- _WHAT TO PRODUCE_: Search the material for the string "select" and copy each line where it occurs.

- _STORED DATA_:
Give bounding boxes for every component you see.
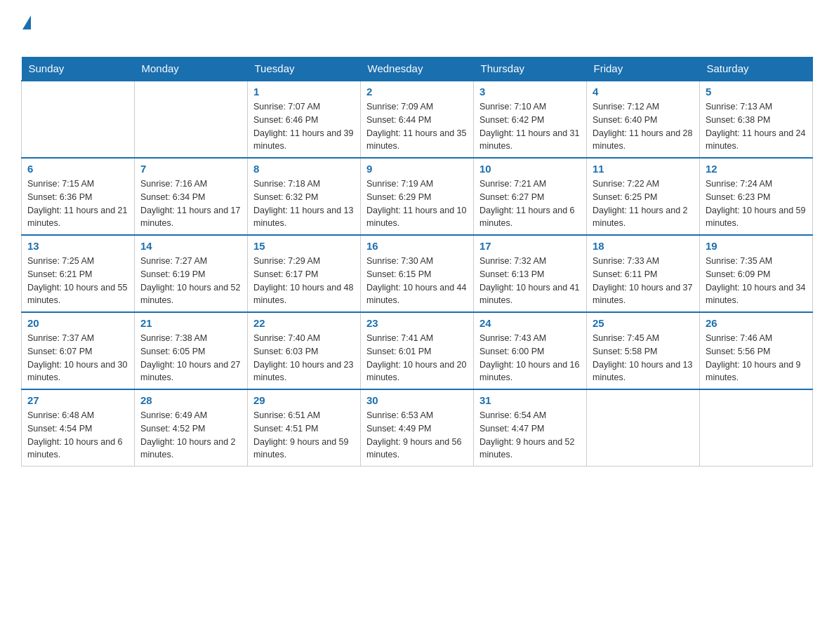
calendar-header-tuesday: Tuesday: [248, 57, 361, 81]
day-info: Sunrise: 7:13 AMSunset: 6:38 PMDaylight:…: [706, 100, 807, 153]
day-number: 19: [706, 240, 807, 252]
calendar-cell: 6Sunrise: 7:15 AMSunset: 6:36 PMDaylight…: [22, 158, 135, 235]
calendar-cell: 19Sunrise: 7:35 AMSunset: 6:09 PMDayligh…: [700, 235, 813, 312]
calendar-header-thursday: Thursday: [474, 57, 587, 81]
day-info: Sunrise: 7:12 AMSunset: 6:40 PMDaylight:…: [593, 100, 694, 153]
day-info: Sunrise: 6:48 AMSunset: 4:54 PMDaylight:…: [27, 409, 128, 462]
day-number: 3: [479, 86, 581, 98]
calendar-cell: 23Sunrise: 7:41 AMSunset: 6:01 PMDayligh…: [361, 312, 474, 389]
calendar-cell: 5Sunrise: 7:13 AMSunset: 6:38 PMDaylight…: [700, 81, 813, 158]
calendar-cell: 9Sunrise: 7:19 AMSunset: 6:29 PMDaylight…: [361, 158, 474, 235]
calendar-week-1: 1Sunrise: 7:07 AMSunset: 6:46 PMDaylight…: [22, 81, 813, 158]
calendar-cell: 31Sunrise: 6:54 AMSunset: 4:47 PMDayligh…: [474, 389, 587, 467]
calendar-header-wednesday: Wednesday: [361, 57, 474, 81]
calendar-table: SundayMondayTuesdayWednesdayThursdayFrid…: [21, 57, 813, 467]
calendar-header-saturday: Saturday: [700, 57, 813, 81]
day-info: Sunrise: 7:10 AMSunset: 6:42 PMDaylight:…: [479, 100, 581, 153]
day-info: Sunrise: 7:16 AMSunset: 6:34 PMDaylight:…: [140, 177, 241, 230]
day-info: Sunrise: 7:33 AMSunset: 6:11 PMDaylight:…: [593, 255, 694, 307]
day-number: 10: [479, 163, 581, 175]
day-number: 17: [479, 240, 581, 252]
calendar-cell: 11Sunrise: 7:22 AMSunset: 6:25 PMDayligh…: [587, 158, 700, 235]
calendar-header-friday: Friday: [587, 57, 700, 81]
calendar-week-4: 20Sunrise: 7:37 AMSunset: 6:07 PMDayligh…: [22, 312, 813, 389]
day-info: Sunrise: 7:43 AMSunset: 6:00 PMDaylight:…: [479, 332, 581, 384]
calendar-cell: 12Sunrise: 7:24 AMSunset: 6:23 PMDayligh…: [700, 158, 813, 235]
day-number: 16: [366, 240, 468, 252]
calendar-cell: 7Sunrise: 7:16 AMSunset: 6:34 PMDaylight…: [135, 158, 248, 235]
day-number: 12: [706, 163, 807, 175]
day-info: Sunrise: 7:19 AMSunset: 6:29 PMDaylight:…: [366, 177, 468, 230]
day-info: Sunrise: 7:30 AMSunset: 6:15 PMDaylight:…: [366, 255, 468, 307]
day-number: 30: [366, 394, 468, 406]
day-info: Sunrise: 7:15 AMSunset: 6:36 PMDaylight:…: [27, 177, 128, 230]
calendar-cell: 22Sunrise: 7:40 AMSunset: 6:03 PMDayligh…: [248, 312, 361, 389]
day-info: Sunrise: 7:25 AMSunset: 6:21 PMDaylight:…: [27, 255, 128, 307]
day-info: Sunrise: 7:41 AMSunset: 6:01 PMDaylight:…: [366, 332, 468, 384]
calendar-cell: 17Sunrise: 7:32 AMSunset: 6:13 PMDayligh…: [474, 235, 587, 312]
calendar-cell: [135, 81, 248, 158]
calendar-cell: 28Sunrise: 6:49 AMSunset: 4:52 PMDayligh…: [135, 389, 248, 467]
day-number: 21: [140, 317, 241, 329]
calendar-cell: 10Sunrise: 7:21 AMSunset: 6:27 PMDayligh…: [474, 158, 587, 235]
day-number: 18: [593, 240, 694, 252]
calendar-cell: 20Sunrise: 7:37 AMSunset: 6:07 PMDayligh…: [22, 312, 135, 389]
calendar-cell: 29Sunrise: 6:51 AMSunset: 4:51 PMDayligh…: [248, 389, 361, 467]
day-number: 26: [706, 317, 807, 329]
calendar-cell: 27Sunrise: 6:48 AMSunset: 4:54 PMDayligh…: [22, 389, 135, 467]
day-number: 9: [366, 163, 468, 175]
calendar-cell: 13Sunrise: 7:25 AMSunset: 6:21 PMDayligh…: [22, 235, 135, 312]
day-info: Sunrise: 7:40 AMSunset: 6:03 PMDaylight:…: [253, 332, 355, 384]
calendar-cell: 21Sunrise: 7:38 AMSunset: 6:05 PMDayligh…: [135, 312, 248, 389]
day-info: Sunrise: 7:32 AMSunset: 6:13 PMDaylight:…: [479, 255, 581, 307]
day-info: Sunrise: 7:35 AMSunset: 6:09 PMDaylight:…: [706, 255, 807, 307]
logo: [21, 14, 32, 50]
day-info: Sunrise: 7:37 AMSunset: 6:07 PMDaylight:…: [27, 332, 128, 384]
day-number: 6: [27, 163, 128, 175]
calendar-cell: 24Sunrise: 7:43 AMSunset: 6:00 PMDayligh…: [474, 312, 587, 389]
day-number: 4: [593, 86, 694, 98]
logo-triangle-icon: [22, 15, 31, 29]
calendar-cell: 8Sunrise: 7:18 AMSunset: 6:32 PMDaylight…: [248, 158, 361, 235]
day-number: 14: [140, 240, 241, 252]
day-info: Sunrise: 7:21 AMSunset: 6:27 PMDaylight:…: [479, 177, 581, 230]
day-info: Sunrise: 7:29 AMSunset: 6:17 PMDaylight:…: [253, 255, 355, 307]
day-number: 11: [593, 163, 694, 175]
day-number: 23: [366, 317, 468, 329]
day-number: 13: [27, 240, 128, 252]
day-number: 25: [593, 317, 694, 329]
calendar-week-5: 27Sunrise: 6:48 AMSunset: 4:54 PMDayligh…: [22, 389, 813, 467]
calendar-week-2: 6Sunrise: 7:15 AMSunset: 6:36 PMDaylight…: [22, 158, 813, 235]
calendar-cell: 30Sunrise: 6:53 AMSunset: 4:49 PMDayligh…: [361, 389, 474, 467]
day-number: 31: [479, 394, 581, 406]
calendar-cell: 1Sunrise: 7:07 AMSunset: 6:46 PMDaylight…: [248, 81, 361, 158]
calendar-cell: 26Sunrise: 7:46 AMSunset: 5:56 PMDayligh…: [700, 312, 813, 389]
day-info: Sunrise: 7:07 AMSunset: 6:46 PMDaylight:…: [253, 100, 355, 153]
day-info: Sunrise: 6:54 AMSunset: 4:47 PMDaylight:…: [479, 409, 581, 462]
day-number: 22: [253, 317, 355, 329]
calendar-cell: 16Sunrise: 7:30 AMSunset: 6:15 PMDayligh…: [361, 235, 474, 312]
calendar-cell: 18Sunrise: 7:33 AMSunset: 6:11 PMDayligh…: [587, 235, 700, 312]
calendar-cell: 25Sunrise: 7:45 AMSunset: 5:58 PMDayligh…: [587, 312, 700, 389]
calendar-cell: 2Sunrise: 7:09 AMSunset: 6:44 PMDaylight…: [361, 81, 474, 158]
day-number: 15: [253, 240, 355, 252]
day-info: Sunrise: 7:45 AMSunset: 5:58 PMDaylight:…: [593, 332, 694, 384]
day-info: Sunrise: 6:53 AMSunset: 4:49 PMDaylight:…: [366, 409, 468, 462]
calendar-cell: 14Sunrise: 7:27 AMSunset: 6:19 PMDayligh…: [135, 235, 248, 312]
day-number: 20: [27, 317, 128, 329]
calendar-cell: [700, 389, 813, 467]
calendar-cell: 15Sunrise: 7:29 AMSunset: 6:17 PMDayligh…: [248, 235, 361, 312]
day-number: 24: [479, 317, 581, 329]
day-number: 7: [140, 163, 241, 175]
day-number: 29: [253, 394, 355, 406]
day-info: Sunrise: 7:38 AMSunset: 6:05 PMDaylight:…: [140, 332, 241, 384]
calendar-header-row: SundayMondayTuesdayWednesdayThursdayFrid…: [22, 57, 813, 81]
page-header: [21, 14, 813, 50]
calendar-week-3: 13Sunrise: 7:25 AMSunset: 6:21 PMDayligh…: [22, 235, 813, 312]
day-number: 27: [27, 394, 128, 406]
calendar-cell: 3Sunrise: 7:10 AMSunset: 6:42 PMDaylight…: [474, 81, 587, 158]
day-info: Sunrise: 7:24 AMSunset: 6:23 PMDaylight:…: [706, 177, 807, 230]
day-info: Sunrise: 7:46 AMSunset: 5:56 PMDaylight:…: [706, 332, 807, 384]
day-number: 28: [140, 394, 241, 406]
calendar-cell: 4Sunrise: 7:12 AMSunset: 6:40 PMDaylight…: [587, 81, 700, 158]
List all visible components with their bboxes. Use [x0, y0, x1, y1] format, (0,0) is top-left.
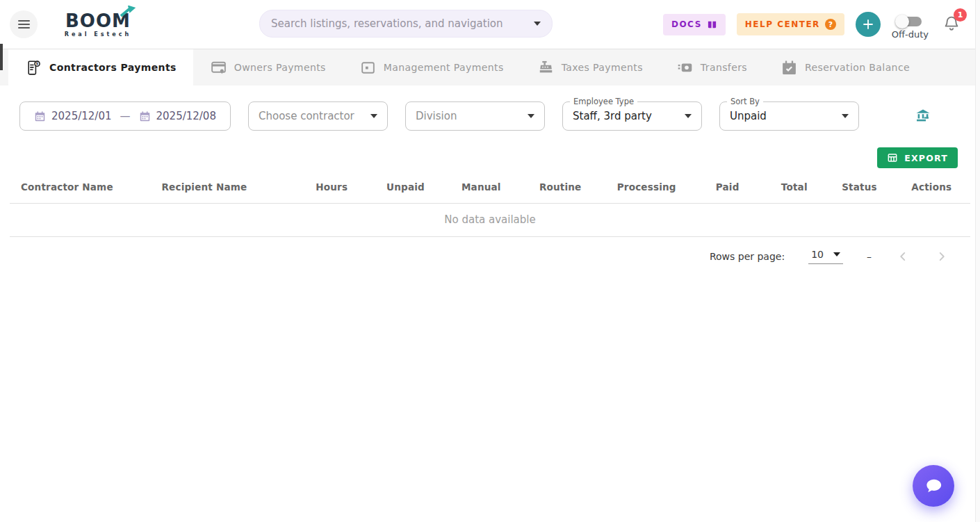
empty-message: No data available [10, 204, 970, 237]
receipt-dollar-icon: $ [25, 59, 42, 76]
payments-icon [676, 59, 694, 76]
duty-toggle[interactable] [898, 17, 922, 26]
payments-tabbar: $ Contractors Payments Owners Payments M… [0, 49, 980, 85]
tab-management-payments[interactable]: Management Payments [343, 49, 521, 85]
search-input[interactable] [271, 17, 534, 30]
duty-toggle-group: Off-duty [892, 13, 929, 40]
chevron-down-icon [528, 114, 534, 118]
rows-per-page-select[interactable]: 10 [808, 249, 843, 264]
tab-label: Management Payments [384, 62, 504, 73]
chevron-left-icon [895, 249, 910, 264]
sidebar-edge [0, 44, 3, 70]
chat-launcher-button[interactable] [913, 465, 954, 507]
scrollbar[interactable] [975, 0, 980, 522]
date-from[interactable]: 2025/12/01 [34, 110, 111, 122]
page-range: – [867, 251, 872, 262]
date-separator: — [120, 110, 131, 122]
calendar-icon [34, 111, 46, 122]
tab-transfers[interactable]: Transfers [660, 49, 764, 85]
payments-table: Contractor Name Recipient Name Hours Unp… [10, 171, 970, 237]
docs-button[interactable]: DOCS [663, 14, 726, 35]
next-page-button[interactable] [934, 249, 949, 264]
date-to[interactable]: 2025/12/08 [139, 110, 216, 122]
sort-by-select[interactable]: Sort By Unpaid [719, 101, 859, 131]
rows-per-page-label: Rows per page: [710, 251, 785, 262]
header-actions: DOCS HELP CENTER ? Off-duty [663, 0, 961, 49]
rows-per-page-value: 10 [811, 249, 824, 260]
employee-type-value: Staff, 3rd party [573, 110, 652, 122]
table-grid-icon [887, 152, 898, 163]
sort-by-label: Sort By [727, 97, 763, 106]
cash-register-icon [537, 59, 555, 76]
tab-label: Owners Payments [234, 62, 326, 73]
toggle-knob [895, 15, 909, 28]
col-paid: Paid [692, 171, 762, 204]
chevron-down-icon [685, 114, 692, 118]
table-header-row: Contractor Name Recipient Name Hours Unp… [10, 171, 970, 204]
date-from-value: 2025/12/01 [51, 110, 111, 122]
date-to-value: 2025/12/08 [156, 110, 216, 122]
square-inset-icon [359, 59, 377, 76]
contractor-select[interactable]: Choose contractor [248, 101, 388, 131]
filters-row: 2025/12/01 — 2025/12/08 Choose contracto… [0, 85, 980, 131]
global-search[interactable] [259, 10, 553, 38]
calendar-icon [139, 111, 151, 122]
export-label: EXPORT [904, 153, 948, 163]
svg-text:$: $ [35, 61, 38, 65]
employee-type-select[interactable]: Employee Type Staff, 3rd party [562, 101, 702, 131]
col-contractor-name: Contractor Name [10, 171, 150, 204]
tab-label: Transfers [701, 62, 747, 73]
col-unpaid: Unpaid [368, 171, 442, 204]
contractor-placeholder: Choose contractor [259, 110, 354, 122]
col-hours: Hours [295, 171, 368, 204]
chevron-right-icon [934, 249, 949, 264]
tab-reservation-balance[interactable]: Reservation Balance [764, 49, 926, 85]
calendar-check-icon [781, 59, 798, 76]
tab-owners-payments[interactable]: Owners Payments [193, 49, 343, 85]
add-button[interactable] [856, 12, 881, 37]
bank-icon [915, 108, 931, 124]
duty-toggle-label: Off-duty [892, 29, 929, 40]
chevron-down-icon [833, 252, 840, 256]
tab-label: Reservation Balance [805, 62, 910, 73]
notifications-button[interactable]: 1 [942, 14, 961, 35]
chat-bubble-icon [923, 475, 944, 496]
col-total: Total [762, 171, 826, 204]
top-header: BOOM Real Estech DOCS HELP CENTER [0, 0, 980, 49]
tab-label: Taxes Payments [562, 62, 643, 73]
chevron-down-icon [842, 114, 849, 118]
empty-row: No data available [10, 204, 970, 237]
division-select[interactable]: Division [405, 101, 545, 131]
tab-label: Contractors Payments [49, 62, 177, 73]
book-icon [707, 19, 717, 30]
help-center-label: HELP CENTER [745, 19, 820, 29]
table-toolbar: EXPORT [0, 131, 980, 168]
chevron-down-icon [534, 22, 541, 26]
pagination: Rows per page: 10 – [0, 237, 980, 264]
export-button[interactable]: EXPORT [877, 147, 958, 168]
boom-logo[interactable]: BOOM Real Estech [57, 12, 139, 38]
page: BOOM Real Estech DOCS HELP CENTER [0, 0, 980, 522]
logo-arrow-icon [120, 6, 136, 18]
help-center-button[interactable]: HELP CENTER ? [737, 13, 844, 35]
col-manual: Manual [443, 171, 520, 204]
sort-by-value: Unpaid [730, 110, 767, 122]
tab-contractors-payments[interactable]: $ Contractors Payments [8, 49, 193, 85]
date-range-picker[interactable]: 2025/12/01 — 2025/12/08 [19, 101, 231, 131]
hamburger-icon [18, 20, 30, 22]
docs-label: DOCS [671, 19, 702, 29]
col-routine: Routine [520, 171, 601, 204]
employee-type-label: Employee Type [570, 97, 637, 106]
card-location-icon [210, 59, 227, 76]
chevron-down-icon [370, 114, 377, 118]
col-status: Status [826, 171, 892, 204]
col-recipient-name: Recipient Name [150, 171, 295, 204]
previous-page-button[interactable] [895, 249, 910, 264]
bank-transfer-button[interactable] [915, 108, 931, 124]
plus-icon [862, 18, 874, 31]
question-mark-icon: ? [825, 19, 836, 30]
hamburger-menu-button[interactable] [10, 10, 38, 38]
division-placeholder: Division [416, 110, 457, 122]
col-actions: Actions [893, 171, 970, 204]
tab-taxes-payments[interactable]: Taxes Payments [521, 49, 660, 85]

- _RESULT OF THIS TASK_:
rows-per-page-select[interactable]: 10 [808, 249, 843, 264]
sort-by-select[interactable]: Sort By Unpaid [719, 101, 859, 131]
contractor-select[interactable]: Choose contractor [248, 101, 388, 131]
employee-type-select[interactable]: Employee Type Staff, 3rd party [562, 101, 702, 131]
division-select[interactable]: Division [405, 101, 545, 131]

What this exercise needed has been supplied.